## Task objective
Transcribe the whole listing exactly; the images stay out.
[Opening Material supplied section]
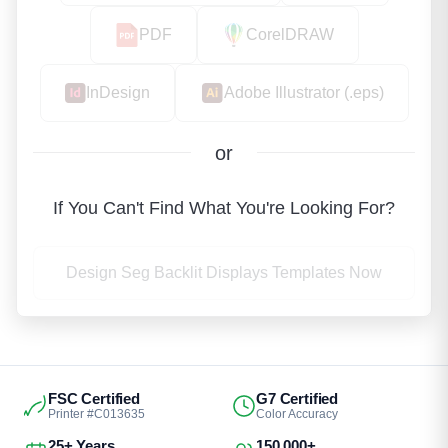
PDF
CorelDRAW
InDesign
Adobe Illustrator (.eps)
or
If You Can't Find What You're Looking For?
Design Seg Backlit Displays Templates Now
FSC Certified
G7 Certified
Printer #C013635
Color Accuracy
25+ Years
150,000+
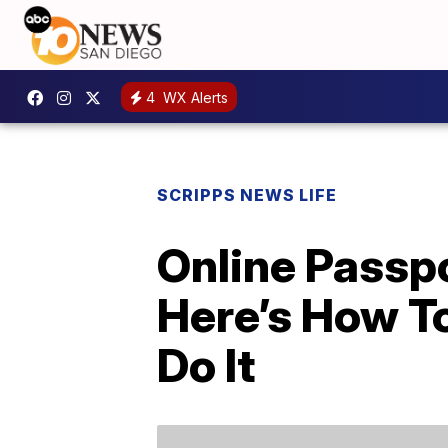
4
WX Alerts
SCRIPPS NEWS LIFE
Online Passp
Here’s How T
Do It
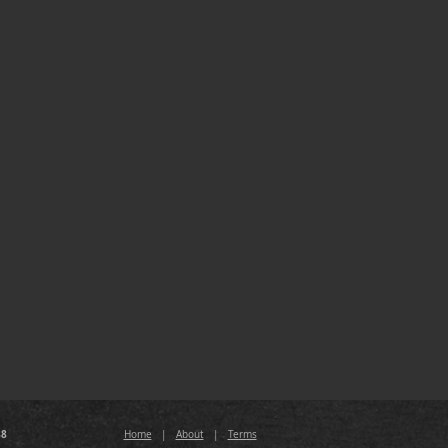
88
Home
|
About
|
Terms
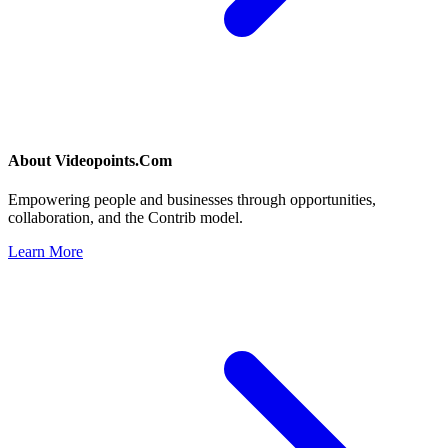
About
Videopoints.Com
Empowering people and businesses through opportunities,
collaboration, and the Contrib model.
Learn More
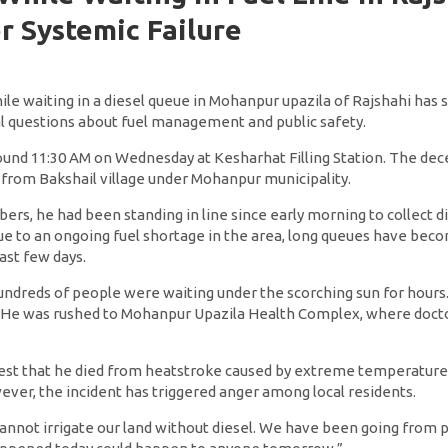
r Systemic Failure
le waiting in a diesel queue in Mohanpur upazila of Rajshahi has 
cal questions about fuel management and public safety.
ound 11:30 AM on Wednesday at Kesharhat Filling Station. The dece
 from Bakshail village under Mohanpur municipality.
rs, he had been standing in line since early morning to collect d
 Due to an ongoing fuel shortage in the area, long queues have be
past few days.
undreds of people were waiting under the scorching sun for hours.
. He was rushed to Mohanpur Upazila Health Complex, where doct
gest that he died from heatstroke caused by extreme temperatur
ever, the incident has triggered anger among local residents.
 cannot irrigate our land without diesel. We have been going from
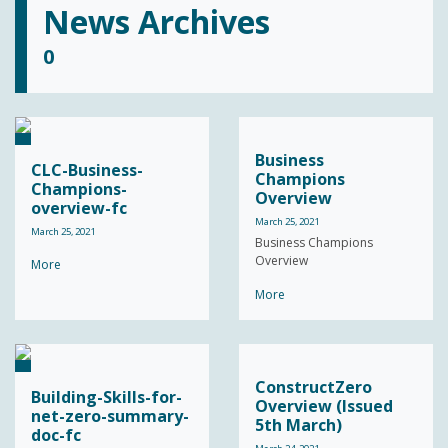
News Archives
0
Business
CLC-Business-
Champions
Champions-
Overview
overview-fc
March 25, 2021
March 25, 2021
Business Champions
Overview
More
More
ConstructZero
Building-Skills-for-
Overview (Issued
net-zero-summary-
5th March)
doc-fc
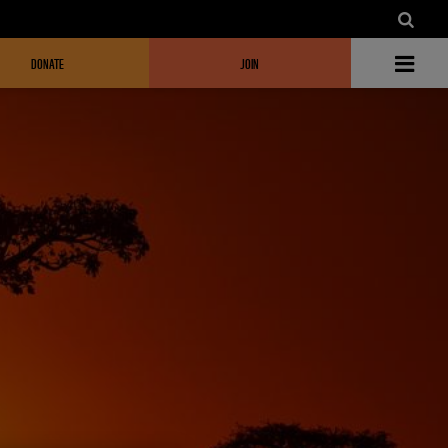
DONATE
JOIN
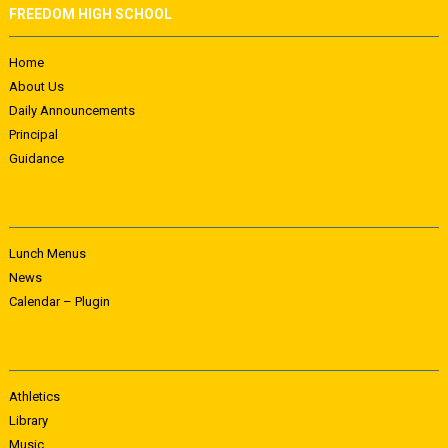
FREEDOM HIGH SCHOOL
Home
About Us
Daily Announcements
Principal
Guidance
Lunch Menus
News
Calendar – Plugin
Athletics
Library
Music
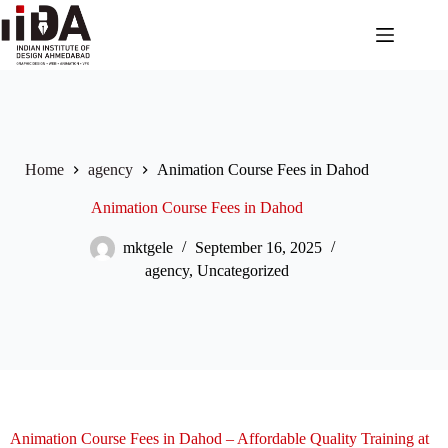
Home
agency
Animation Course Fees in Dahod
Animation Course Fees in Dahod
mktgele
September 16, 2025
agency
,
Uncategorized
Animation Course Fees in Dahod – Affordable Quality Training at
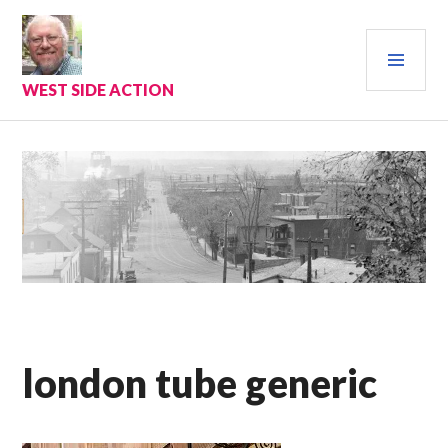
Skip
to
PRI
content
MEN
WEST SIDE ACTION
london tube generic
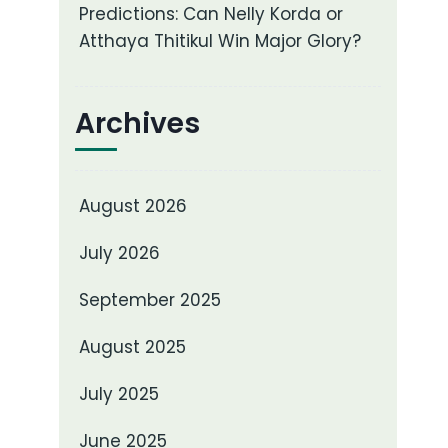
Predictions: Can Nelly Korda or
Atthaya Thitikul Win Major Glory?
Archives
August 2026
July 2026
September 2025
August 2025
July 2025
June 2025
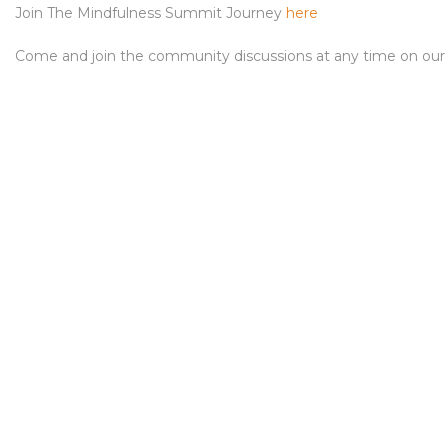
Join The Mindfulness Summit Journey
here
Come and join the community discussions at any time on ou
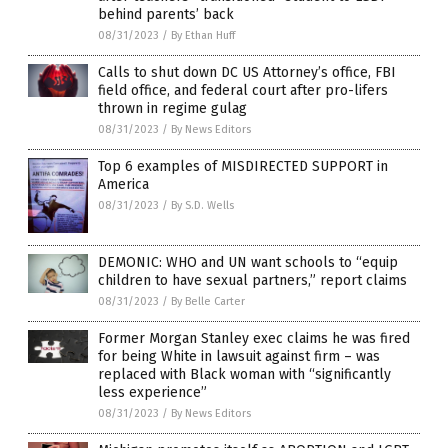
behind parents’ back
08/31/2023
/
By Ethan Huff
Calls to shut down DC US Attorney’s office, FBI
field office, and federal court after pro-lifers
thrown in regime gulag
08/31/2023
/
By News Editors
Top 6 examples of MISDIRECTED SUPPORT in
America
08/31/2023
/
By S.D. Wells
DEMONIC: WHO and UN want schools to “equip
children to have sexual partners,” report claims
08/31/2023
/
By Belle Carter
Former Morgan Stanley exec claims he was fired
for being White in lawsuit against firm – was
replaced with Black woman with “significantly
less experience”
08/31/2023
/
By News Editors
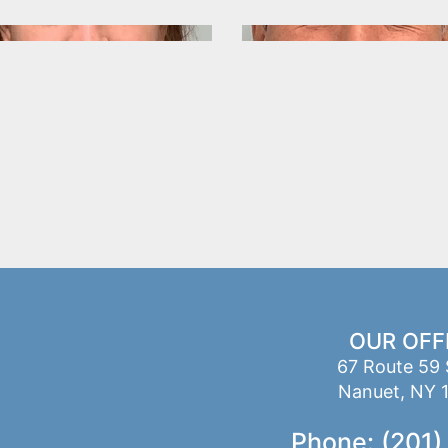
OUR OFF
67 Route 59 
Nanuet, NY 
Phone: (201)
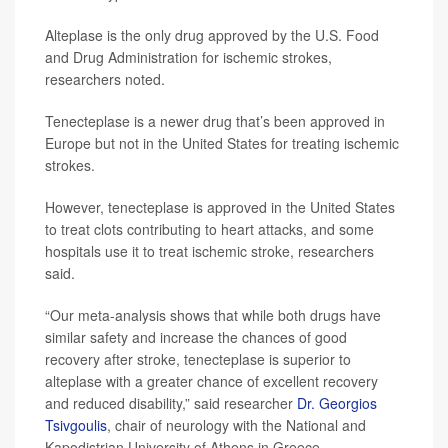
Alteplase is the only drug approved by the U.S. Food
and Drug Administration for ischemic strokes,
researchers noted.
Tenecteplase is a newer drug that’s been approved in
Europe but not in the United States for treating ischemic
strokes.
However, tenecteplase is approved in the United States
to treat clots contributing to heart attacks, and some
hospitals use it to treat ischemic stroke, researchers
said.
“Our meta-analysis shows that while both drugs have
similar safety and increase the chances of good
recovery after stroke, tenecteplase is superior to
alteplase with a greater chance of excellent recovery
and reduced disability,” said researcher
Dr. Georgios
Tsivgoulis
, chair of neurology with the National and
Kapodistrian University of Athens in Greece.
[Closing Material supplied section]
## Written response
PDF
CorelDRAW
InDesign
Adobe Illustrator (.eps)
or
If You Can't Find What You're Looking For?
Design Seg Backlit Displays Templates Now
FSC Certified
G7 Certified
Printer #C013635
Color Accuracy
25+ Years
150,000+
4
WX Alerts
SCRIPPS NEWS LIFE
Online Passp
Here’s How T
Do It
88
Home
|
About
|
Terms
About
Videopoints.Com
Empowering people and businesses through opportunities,
collaboration, and the Contrib model.
Learn More
r Systemic Failure
le waiting in a diesel queue in Mohanpur upazila of Rajshahi has 
cal questions about fuel management and public safety.
ound 11:30 AM on Wednesday at Kesharhat Filling Station. The dece
 from Bakshail village under Mohanpur municipality.
rs, he had been standing in line since early morning to collect d
 Due to an ongoing fuel shortage in the area, long queues have be
past few days.
undreds of people were waiting under the scorching sun for hours.
. He was rushed to Mohanpur Upazila Health Complex, where doct
gest that he died from heatstroke caused by extreme temperatur
ever, the incident has triggered anger among local residents.
 cannot irrigate our land without diesel. We have been going from
News Archives
0
Business
CLC-Business-
Champions
Champions-
Overview
overview-fc
March 25, 2021
March 25, 2021
Business Champions
Overview
More
More
ConstructZero
Building-Skills-for-
Overview (Issued
net-zero-summary-
5th March)
doc-fc
DONATE
JOIN
FREEDOM HIGH SCHOOL
Home
About Us
Daily Announcements
Principal
Guidance
Lunch Menus
News
Calendar – Plugin
Athletics
Library
Music
Home
agency
Animation Course Fees in Dahod
Animation Course Fees in Dahod
mktgele
September 16, 2025
agency
,
Uncategorized
Animation Course Fees in Dahod – Affordable Quality Training at
Skip
to
PRI
content
MEN
WEST SIDE ACTION
london tube generic
Predictions: Can Nelly Korda or
Atthaya Thitikul Win Major Glory?
Archives
August 2026
July 2026
September 2025
August 2025
July 2025
June 2025
Join The Mindfulness Summit Journey
here
Come and join the community discussions at any time on ou
behind parents’ back
08/31/2023
/
By Ethan Huff
Calls to shut down DC US Attorney’s office, FBI
field office, and federal court after pro-lifers
thrown in regime gulag
08/31/2023
/
By News Editors
Top 6 examples of MISDIRECTED SUPPORT in
America
08/31/2023
/
By S.D. Wells
DEMONIC: WHO and UN want schools to “equip
children to have sexual partners,” report claims
08/31/2023
/
By Belle Carter
Former Morgan Stanley exec claims he was fired
for being White in lawsuit against firm – was
replaced with Black woman with “significantly
less experience”
08/31/2023
/
By News Editors
OUR OFF
67 Route 59 
Nanuet, NY 
Phone: (201)
Alteplase is the only drug approved by the U.S. Food
and Drug Administration for ischemic strokes,
researchers noted.
Tenecteplase is a newer drug that’s been approved in
Europe but not in the United States for treating ischemic
strokes.
However, tenecteplase is approved in the United States
to treat clots contributing to heart attacks, and some
hospitals use it to treat ischemic stroke, researchers
said.
“Our meta-analysis shows that while both drugs have
similar safety and increase the chances of good
recovery after stroke, tenecteplase is superior to
alteplase with a greater chance of excellent recovery
and reduced disability,” said researcher
Dr. Georgios
Tsivgoulis
, chair of neurology with the National and
Kapodistrian University of Athens in Greece.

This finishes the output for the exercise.